Free Talking Book Library ideal for those with difficulty reading
The Colorado Talking Book Library (CTBL) is a free service from your library that lends audio and Braille books and magazines, as well as large print books, for people who have eye issues, or have physical or learning disabilities that make it difficult to read regular books. All of the audio books and most Braille books are also available for on-demand downloads.
CTBL wants you to know that Talking Books are not just for blind people – although they are a godsend for people unable to see. The service is also available to people who experience physical disabilities or illnesses that prevent them from holding a book, sitting up for longer periods of time, have a learning disability or difficulty turning the pages of a book.
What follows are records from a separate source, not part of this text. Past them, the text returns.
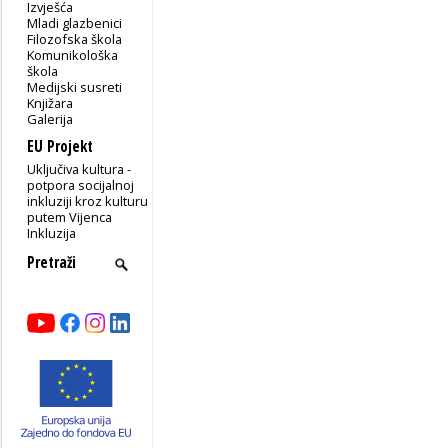
Izvješća
Mladi glazbenici
Filozofska škola
Komunikološka
škola
Medijski susreti
Knjižara
Galerija
EU Projekt
Uključiva kultura -
potpora socijalnoj
inkluziji kroz kulturu
putem Vijenca
Inkluzija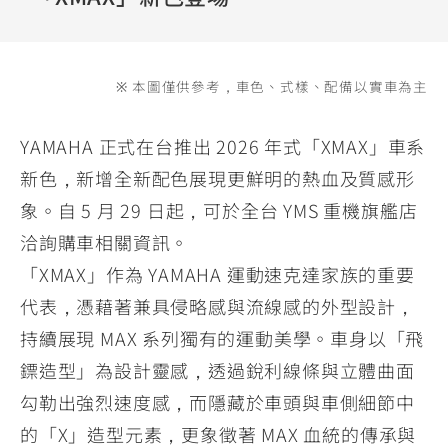
YZF-R3
NMAX
07
07
Y-
251~549
150
550+
FORCE
FZ-X
AMT
※ 本圖僅供參考，車色、式樣、配備以實車為主
2.0
150
550+
YZF-R15
AUGUR
150
YAMAHA 正式在台推出 2026 年式「XMAX」車系
150
150
新色，新增全新配色展現更鮮明的熱血及質感形
MT-
MT-
RS NEO
象。自 5 月 29 日起，可於全台 YMS 重機旗艦店
03
15
125
洽詢購車相關資訊。
251~549
150
「XMAX」作為 YAMAHA 運動速克達家族的重要
代表，憑藉著兼具侵略感與流線感的外型設計，
持續展現 MAX 系列獨有的運動美學。車身以「飛
鏢造型」為設計靈感，透過銳利線條與立體曲面
勾勒出強烈速度感，而隱藏於車頭與車側細節中
的「X」造型元素，更象徵著 MAX 血統的傳承與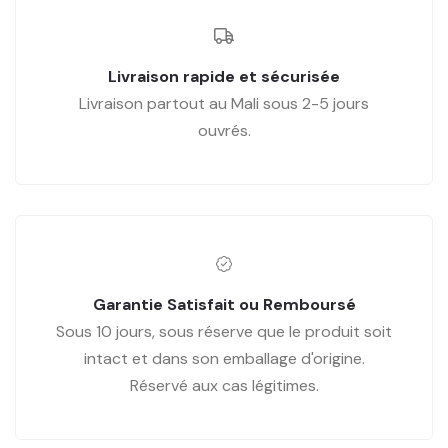
Livraison rapide et sécurisée
Livraison partout au Mali sous 2-5 jours
ouvrés.
Garantie Satisfait ou Remboursé
Sous 10 jours, sous réserve que le produit soit
intact et dans son emballage d'origine.
Réservé aux cas légitimes.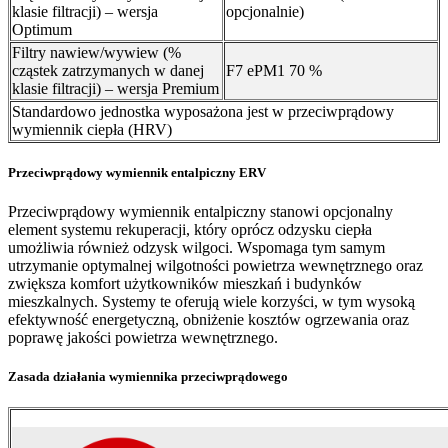
klasie filtracji) – wersja
opcjonalnie)
Optimum
Filtry nawiew/wywiew (%
cząstek zatrzymanych w danej
F7 ePM1 70 %
klasie filtracji) – wersja Premium
Standardowo jednostka wyposażona jest w przeciwprądowy
wymiennik ciepła (HRV)
Przeciwprądowy wymiennik entalpiczny ERV
Przeciwprądowy wymiennik entalpiczny stanowi opcjonalny
element systemu rekuperacji, który oprócz odzysku ciepła
umożliwia również odzysk wilgoci. Wspomaga tym samym
utrzymanie optymalnej wilgotności powietrza wewnętrznego oraz
zwiększa komfort użytkowników mieszkań i budynków
mieszkalnych. Systemy te oferują wiele korzyści, w tym wysoką
efektywność energetyczną, obniżenie kosztów ogrzewania oraz
poprawę jakości powietrza wewnętrznego.
Zasada działania wymiennika przeciwprądowego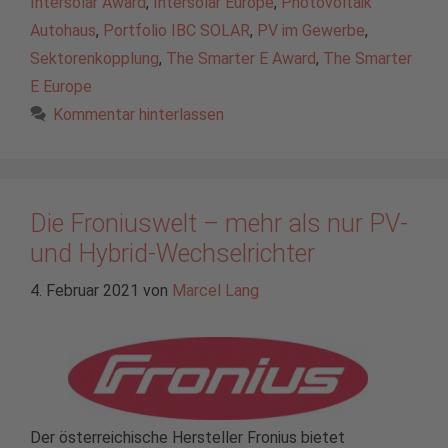
Intersolar Award
,
Intersolar Europe
,
Photovoltaik
Autohaus
,
Portfolio IBC SOLAR
,
PV im Gewerbe
,
Sektorenkopplung
,
The Smarter E Award
,
The Smarter
E Europe
Kommentar hinterlassen
Die Froniuswelt – mehr als nur PV-
und Hybrid-Wechselrichter
4. Februar 2021
von
Marcel Lang
Der österreichische Hersteller Fronius bietet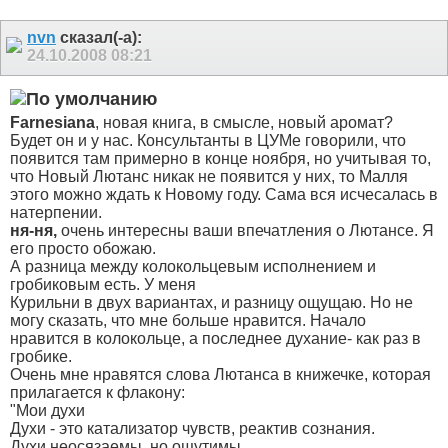
nvn
сказал(-а):
24.10.2008
08:21
Farnesiana
, новая книга, в смысле, новый аромат?
Будет он и у нас.
Консультанты в ЦУМе говорили, что
появится там примерно в конце ноября, но учитывая то,
что Новый Лютанс никак не появится у них, то Малля
этого можно ждать к Новому году. Сама вся исчесалась в
натерпении.
ня-ня,
очень интересны ваши впечатления о Лютансе. Я
его просто обожаю.
А разница между колокольцевым исполнением и
гробиковым есть. У меня
Курильни в двух вариантах, и разницу ощущаю. Но не
могу сказать, что мне больше нравится. Начало
нравится в колокольце, а последнее духание- как раз в
гробике.
Очень мне нравятся слова Лютанса в книжечке, которая
прилагается к флакону:
"Мои духи
Духи - это катализатор чувств, реактив сознания.
Духи неосязаемы, но ощутимы.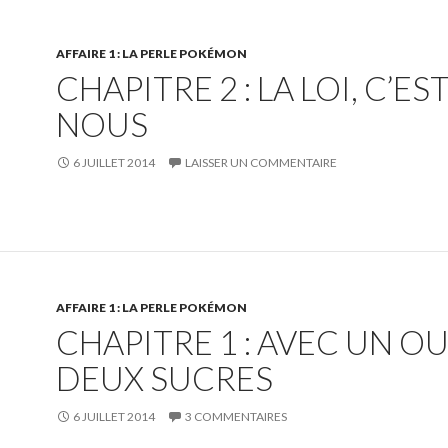
AFFAIRE 1 : LA PERLE POKÉMON
CHAPITRE 2 : LA LOI, C’ES
NOUS
6 JUILLET 2014
LAISSER UN COMMENTAIRE
AFFAIRE 1 : LA PERLE POKÉMON
CHAPITRE 1 : AVEC UN O
DEUX SUCRES
6 JUILLET 2014
3 COMMENTAIRES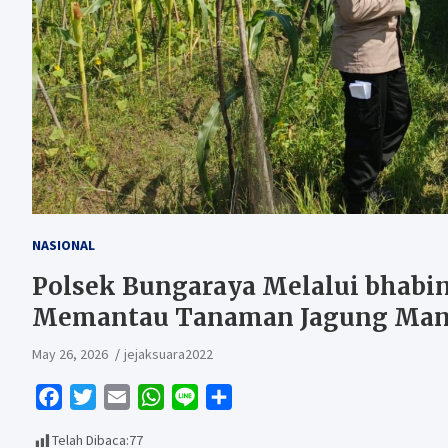
NASIONAL
Polsek Bungaraya Melalui bhabi
Memantau Tanaman Jagung Manis
May 26, 2026
jejaksuara2022
F
T
E
W
L
S
a
w
m
h
i
h
Telah Dibaca:
77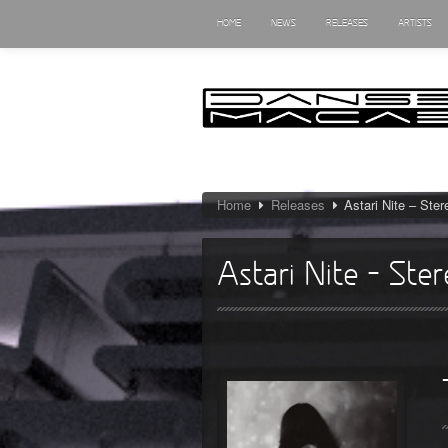
HOME
NEWS
RELEASES
ARTISTS
Home
Releases
Astari Nite – Ster
Astari Nite – Ste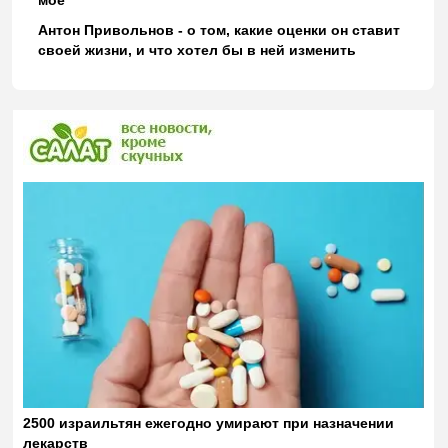
моё
Антон Привольнов - о том, какие оценки он ставит
своей жизни, и что хотел бы в ней изменить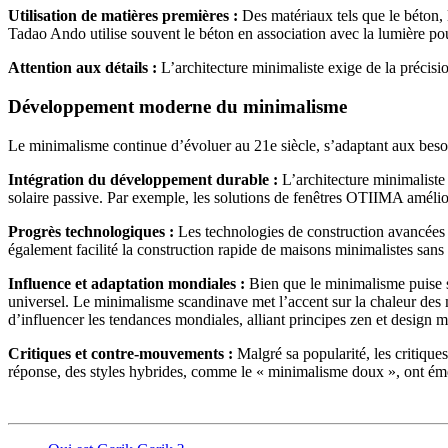
Utilisation de matières premières :
Des matériaux tels que le béton, l
Tadao Ando utilise souvent le béton en association avec la lumière pou
Attention aux détails :
L’architecture minimaliste exige de la précisio
Développement moderne du minimalisme
Le minimalisme continue d’évoluer au 21e siècle, s’adaptant aux besoi
Intégration du développement durable :
L’architecture minimaliste
solaire passive. Par exemple, les solutions de fenêtres OTIIMA amélior
Progrès technologiques :
Les technologies de construction avancées o
également facilité la construction rapide de maisons minimalistes sans s
Influence et adaptation mondiales :
Bien que le minimalisme puise se
universel. Le minimalisme scandinave met l’accent sur la chaleur des
d’influencer les tendances mondiales, alliant principes zen et design 
Critiques et contre-mouvements :
Malgré sa popularité, les critiqu
réponse, des styles hybrides, comme le « minimalisme doux », ont émerg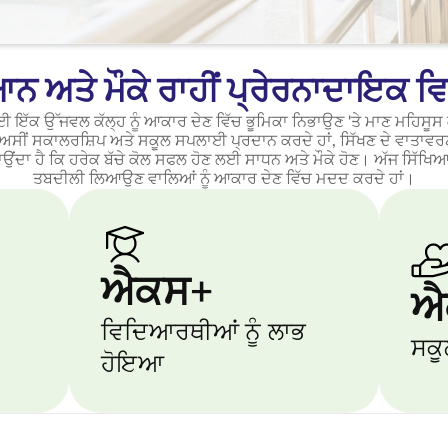
ਨ ਅਤੇ ਮੌਕੇ ਰਾਹੀਂ ਪ੍ਰੇਰਨਾਦਾਇਕ ਵ
ਰਤ ਲਈ ਇੱਕ ਉੱਜਵਲ ਕੱਲ੍ਹ ਨੂੰ ਆਕਾਰ ਦੇਣ ਵਿੱਚ ਭੂਮਿਕਾ ਨਿਭਾਉਣ 'ਤੇ ਮਾਣ ਮਹਿਸ
ਸੀਂ ਸਕਾਲਰਸ਼ਿਪ ਅਤੇ ਸਕੂਲ ਸਪਲਾਈ ਪ੍ਰਦਾਨ ਕਰਦੇ ਹਾਂ, ਸਿੱਖਣ ਦੇ ਵਾਤਾਵਰਣ
ਂਦਾ ਹੈ ਕਿ ਹਰੇਕ ਬੱਚੇ ਕੋਲ ਸਫਲ ਹੋਣ ਲਈ ਸਾਧਨ ਅਤੇ ਮੌਕੇ ਹੋਣ। ਅੱਜ ਸਿੱਖਿ
ਤਬਦੀਲੀ ਲਿਆਉਣ ਵਾਲਿਆਂ ਨੂੰ ਆਕਾਰ ਦੇਣ ਵਿੱਚ ਮਦਦ ਕਰਦੇ ਹਾਂ।
ਐਕਸ+
ਐ
ਵਿਦਿਆਰਥੀਆਂ ਨੂੰ ਲਾਭ
ਸਕ
ਹੋਇਆ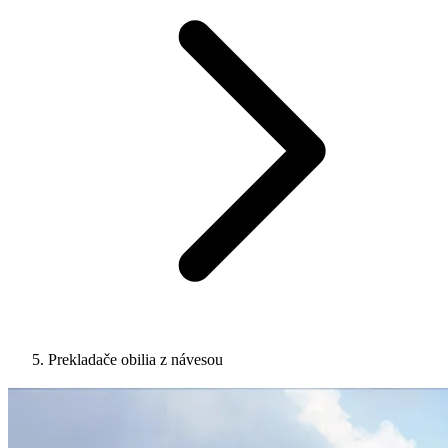
Prekladače obilia z návesou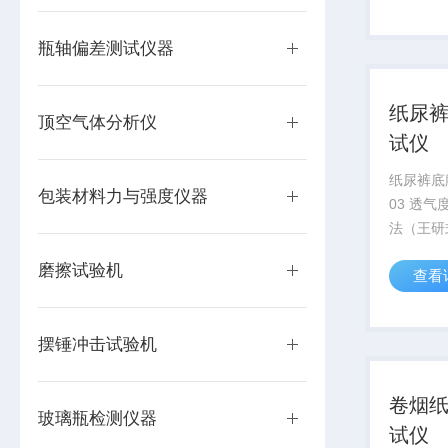
膜、复合
材、金属
瓶轴偏差测试仪器
易燃易爆气
纸尿
顶空气体分析仪
试仪
纸尿裤底
包装材料力与强度仪器
03 透
法（王研
业适用于
磨擦试验机
查看
相关聚合
能测试，
种纸张的
摆锤冲击试验机
卷烟
玻璃瓶检测仪器
试仪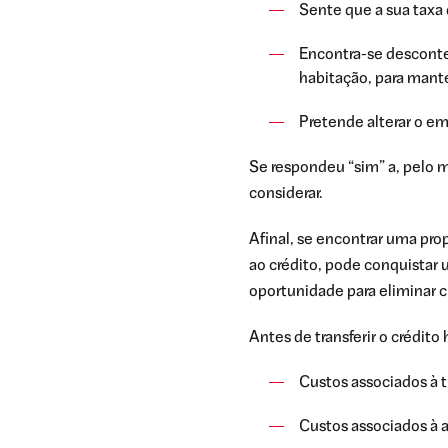
Sente que a sua taxa
Encontra-se desconte
habitação, para mant
Pretende alterar o e
Se respondeu “sim” a, pelo m
considerar.
Afinal, se encontrar uma pro
ao crédito, pode conquistar
oportunidade para eliminar 
Antes de transferir o crédit
Custos associados à t
Custos associados à a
Importantly, Talking Books are completely free – no charge for the books, no charge for the talking book player and no charge for the postage to mail the books back to the library. Your books come through the U.S. Postal Service with all postage paid.
CTBL, located in Denver, serves people of all ages. Their youngest user is three years old and the oldest is 104. The library has more than 35,000 audio books, 7,000 Braille books and 22,000 large print books, with new books added each month. You can even tell your preferences to CTBL.
To sign up, get an application from the library staff or go to http://www2.cde.state.co.us/ctbl/tbservices.htm and click on Getting Started/Application. Fill it out and have the first page signed a nurse, doctor, librarian, therapist, activity director, social worker or teacher. In the case of a learning disability, a doctor must sign the application. Then send it in. You’ll receive a welcome packet and a player and a couple of audio books to get you started.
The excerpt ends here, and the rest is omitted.